В целом хреново: тело как трясло, так и трясёт. Мысли как вихрились вокруг последствий, так и вихрятся. Но мальчик понял: в первую очередь он – наблюдатель. Он способен смотреть со стороны и на класс, и на свои мысли.
Руки дёрнуло. Рюкзак перекочевал на досмотр. Указка, поднятая для пущего устрашения, шмякнулась на стол. Журнал отодвинут, змейка взвизгнула. Алгебраичка в предвкушении закатала серые облегающие рукава. Рюкзак перевёрнут, на столе – книги, тетради, пара ручек, развернувшийся бутерброд.
Класс шуршал. Дети привстали. Многие рты пораскрывали. Чего они?
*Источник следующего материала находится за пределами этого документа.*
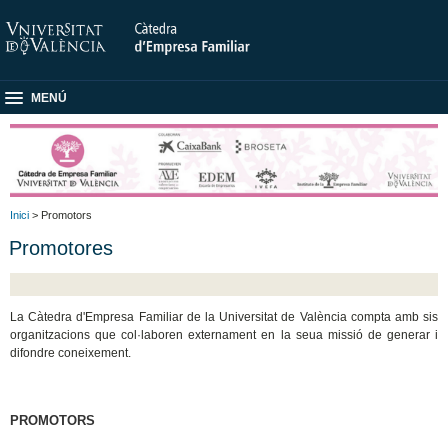
MENÚ
Inici
> Promotors
Promotores
La Càtedra d'Empresa Familiar de la Universitat de València compta amb sis
organitzacions que col·laboren externament en la seua missió de generar i
difondre coneixement.
PROMOTORS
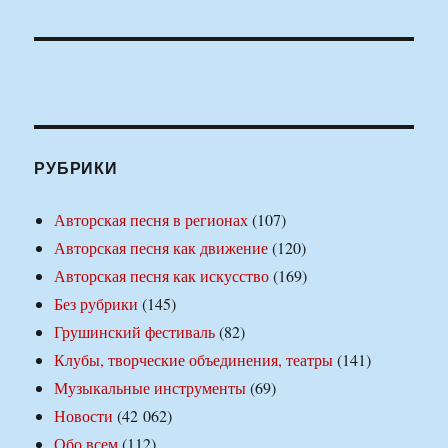
РУБРИКИ
Авторская песня в регионах
(107)
Авторская песня как движение
(120)
Авторская песня как искусство
(169)
Без рубрики
(145)
Грушинский фестиваль
(82)
Клубы, творческие объединения, театры
(141)
Музыкальные инструменты
(69)
Новости
(42 062)
Обо всем
(112)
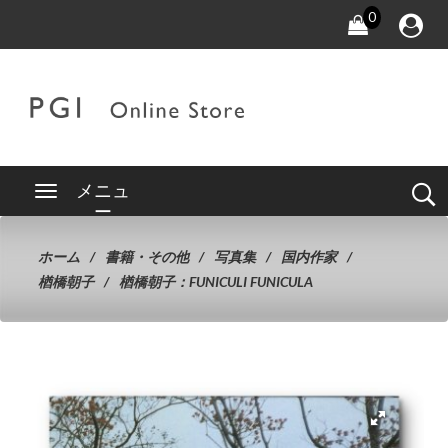
0
メニュ
ー
ホーム
書籍・その他
写真集
国内作家
楢橋朝子
楢橋朝子：FUNICULI FUNICULA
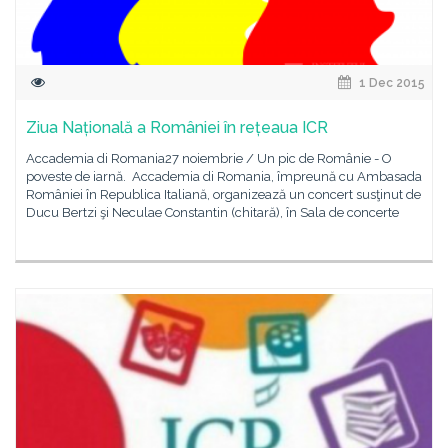
1 Dec 2015
Ziua Națională a României în rețeaua ICR
Accademia di Romania27 noiembrie / Un pic de Românie - O
poveste de iarnă. Accademia di Romania, împreună cu Ambasada
României în Republica Italiană, organizează un concert susţinut de
Ducu Bertzi şi Neculae Constantin (chitară), în Sala de concerte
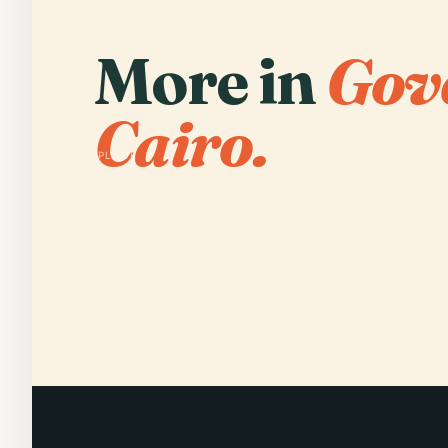
More in
Gov
Cairo.
PLACE
PLACE
Il Cairo
Mosc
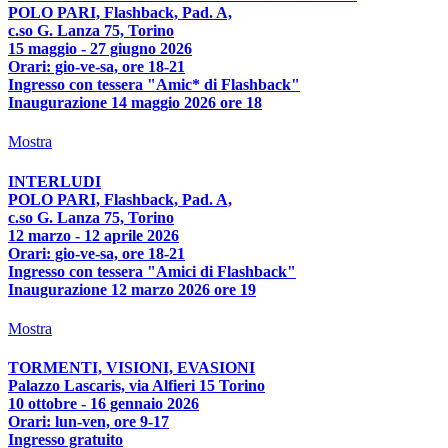
POLO PARI, Flashback, Pad. A,
c.so G. Lanza 75, Torino
15 maggio - 27 giugno 2026
Orari: gio-ve-sa, ore 18-21
Ingresso con tessera "Amic* di Flashback"
Inaugurazione 14 maggio 2026 ore 18
Mostra
INTERLUDI
POLO PARI, Flashback, Pad. A,
c.so G. Lanza 75, Torino
12 marzo - 12 aprile 2026
Orari: gio-ve-sa, ore 18-21
Ingresso con tessera "Amici di Flashback"
Inaugurazione 12 marzo 2026 ore 19
Mostra
TORMENTI, VISIONI, EVASIONI
Palazzo Lascaris, via Alfieri 15 Torino
10 ottobre - 16 gennaio 2026
Orari: lun-ven, ore 9-17
Ingresso gratuito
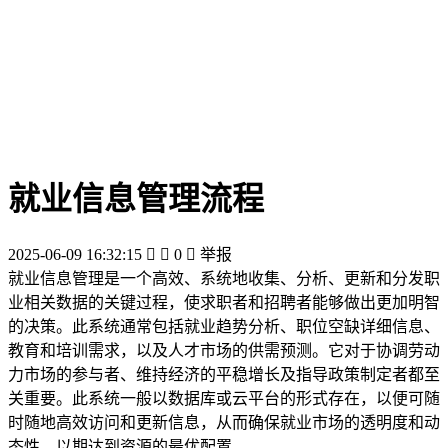
就业信息管理流程
2025-06-09 16:32:15


0

举报
就业信息管理是一个高效、系统地收集、分析、更新和分发职
业相关数据的关键过程，使求职者和招聘者能够做出更加明智
的决策。此系统通常包括就业趋势分析、职位空缺详细信息、
教育和培训需求，以及人才市场的供需预测。它对于协调劳动
力市场的参与者、维持经济的平稳增长及指导政策制定者都至
关重要。此系统一般以数据库或云平台的形式存在，以便可随
时随地高效访问和更新信息，从而确保就业市场的透明度和动
态性，以期达到资源的最优配置。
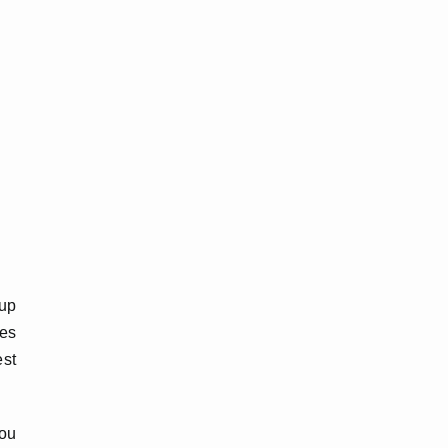
oup
les
est
ou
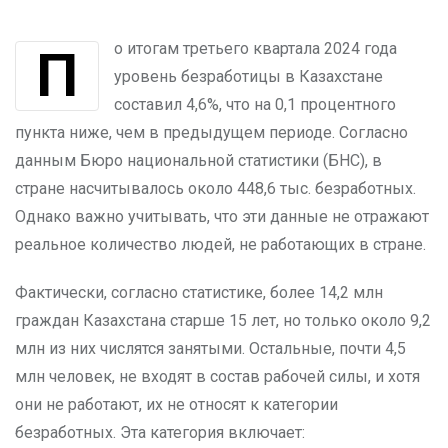
По итогам третьего квартала 2024 года
уровень безработицы в Казахстане
составил 4,6%, что на 0,1 процентного
пункта ниже, чем в предыдущем периоде. Согласно
данным Бюро национальной статистики (БНС), в
стране насчитывалось около 448,6 тыс. безработных.
Однако важно учитывать, что эти данные не отражают
реальное количество людей, не работающих в стране.
Фактически, согласно статистике, более 14,2 млн
граждан Казахстана старше 15 лет, но только около 9,2
млн из них числятся занятыми. Остальные, почти 4,5
млн человек, не входят в состав рабочей силы, и хотя
они не работают, их не относят к категории
безработных. Эта категория включает:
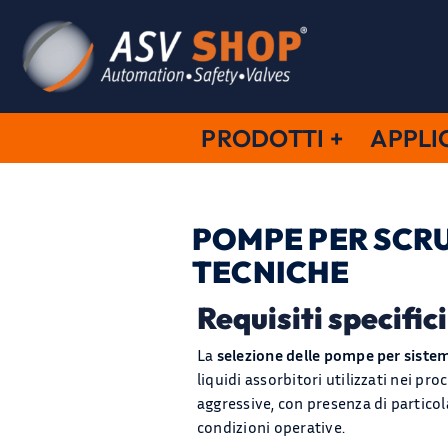
Salta
al
contenuto
PRODOTTI
APPLI
POMPE PER SCRU
TECNICHE
Requisiti specific
La
selezione delle pompe per siste
liquidi assorbitori utilizzati nei pr
aggressive, con presenza di partico
condizioni operative.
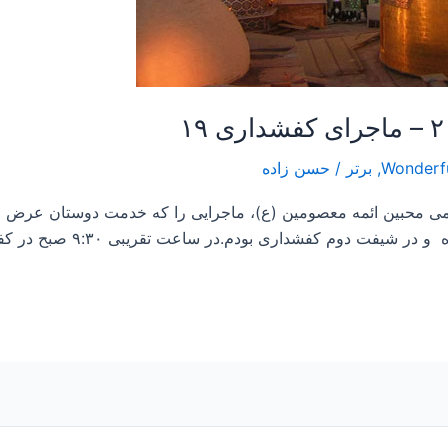
,
برتر
/
حسن زاده
بودم.در ساعت تقریبی ۹:۳۰ صبح در کفشداری ۱۹ در رواق امام خمینی رحمه […]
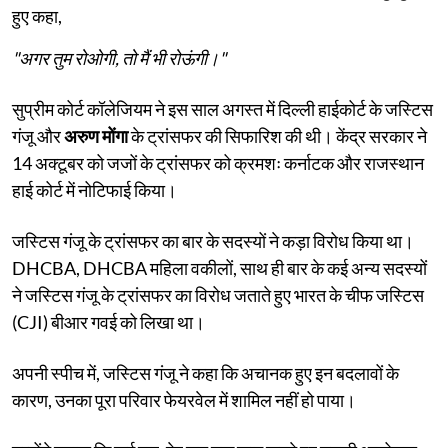
हुए कहा,
"अगर तुम रोओगी, तो मैं भी रोऊंगी।"
सुप्रीम कोर्ट कॉलेजियम ने इस साल अगस्त में दिल्ली हाईकोर्ट के जस्टिस
गंजू और
अरुण मोंगा
के ट्रांसफर की सिफारिश की थी। केंद्र सरकार ने
14 अक्टूबर को जजों के ट्रांसफर को क्रमशः कर्नाटक और राजस्थान
हाई कोर्ट में नोटिफाई किया।
जस्टिस गंजू के ट्रांसफर का बार के सदस्यों ने कड़ा विरोध किया था।
DHCBA, DHCBA महिला वकीलों, साथ ही बार के कई अन्य सदस्यों
ने जस्टिस गंजू के ट्रांसफर का विरोध जताते हुए भारत के चीफ जस्टिस
(CJI) बीआर गवई को लिखा था।
अपनी स्पीच में, जस्टिस गंजू ने कहा कि अचानक हुए इन बदलावों के
कारण, उनका पूरा परिवार फेयरवेल में शामिल नहीं हो पाया।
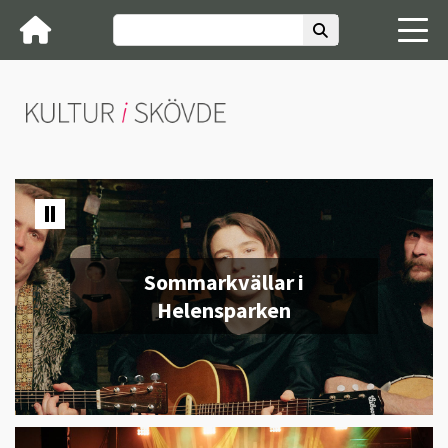
Sommarkvällar i
Helensparken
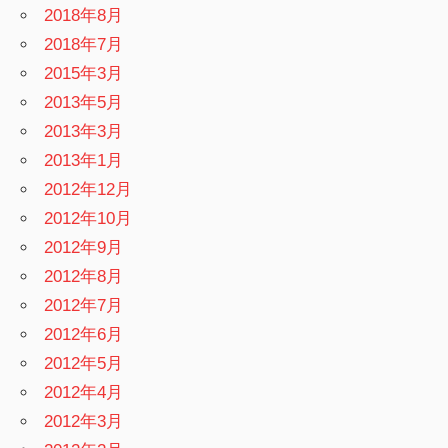
2018年8月
2018年7月
2015年3月
2013年5月
2013年3月
2013年1月
2012年12月
2012年10月
2012年9月
2012年8月
2012年7月
2012年6月
2012年5月
2012年4月
2012年3月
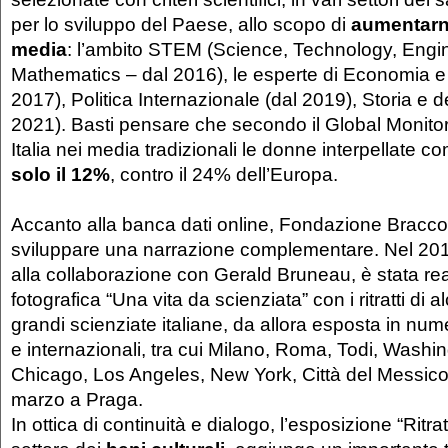
per lo sviluppo del Paese, allo scopo di
aumentarne 
media
: l’ambito STEM (Science, Technology, Engi
Mathematics – dal 2016), le esperte di Economia e
2017), Politica Internazionale (dal 2019), Storia e de
2021). Basti pensare che secondo il Global Monitor
Italia nei media tradizionali le donne interpellate 
solo il 12%
, contro il 24% dell’Europa.
Accanto alla banca dati online, Fondazione Bracco
sviluppare una narrazione complementare. Nel 20
alla collaborazione con Gerald Bruneau, è stata rea
fotografica “Una vita da scienziata” con i ritratti di a
grandi scienziate italiane, da allora esposta in num
e internazionali, tra cui Milano, Roma, Todi, Washin
Chicago, Los Angeles, New York, Città del Messico 
marzo a Praga.
In ottica di continuità e dialogo, l’esposizione “Ritra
Если собрать весь детский интерес к алгебраичке за всю её карьеру, сейчас порция внимания раза в два превысила прежнее количество.
Мальчик подобрался. Цвета стали ярче. Дыхание участилось. Идея! Гопники видели труп собаки в рюкзаке и всей школе рассказали! Мама раструбила о психокорректоре. Теперь он не просто чокнутый, а Опасный Реальный Псих с трупом пёсика в рюкзаке. Поэтому вчера шарахались. А сейчас класс ожидал…
– ЧТО ЗА ПРЕМЕРЗКАЯ ОТВРАТИТЕЛЬНЕЙШАЯ ГАДОСТЯРА!!!
На столе вверх лапами, слегка присыпанный тетрадями, лежал пёс. Пасть приоткрыта, глаза не мигают. Поперёк рта, как палка-бросалка, лежит линейка. На животе нет куска кожи и видны кишки. Или это черви копошатся?
Учительница окоченела. Такого бледного лица, таких широко распахнутых глаз не видел, наверное, даже повидавший виды Чужой. Волосы, казалось, шевелились, как черви в кишках у собаки. Выдав описание пса на полной громкости, училка излучала недоумённый писк.
Вдруг бледность сменилась зеленоватым цветом, учительница дёрнулась, и двери чуть не рухнули, когда она вылетела в туалет.
Кабинет директора.
Тёмное помещение на первом этаже. Мальчик помнил кабинет светлым и просторным, но новый директор распорядился поставить на окно решётку, а стекло покрыть непробиваемой плёнкой. Свет решительно избегал заглядывать в такое окно. Кактус, доставшийся вместе с кабинетом, от такого освещения зачах и засох, и сейчас взгляд посетителя «радовал» его скелет.
В кабинете мальчику нравилась картина инфузории. Не схема, не фотография, как на плакатах по биологии, а именно картина. Кто-то талантливый нарисовал портрет инфузории туфельки – с ресничками, ротовым аппаратом, вакуолями и прочими обязательными атрибутами. Вроде и просто – а эмоция умиротворения от картины однозначная.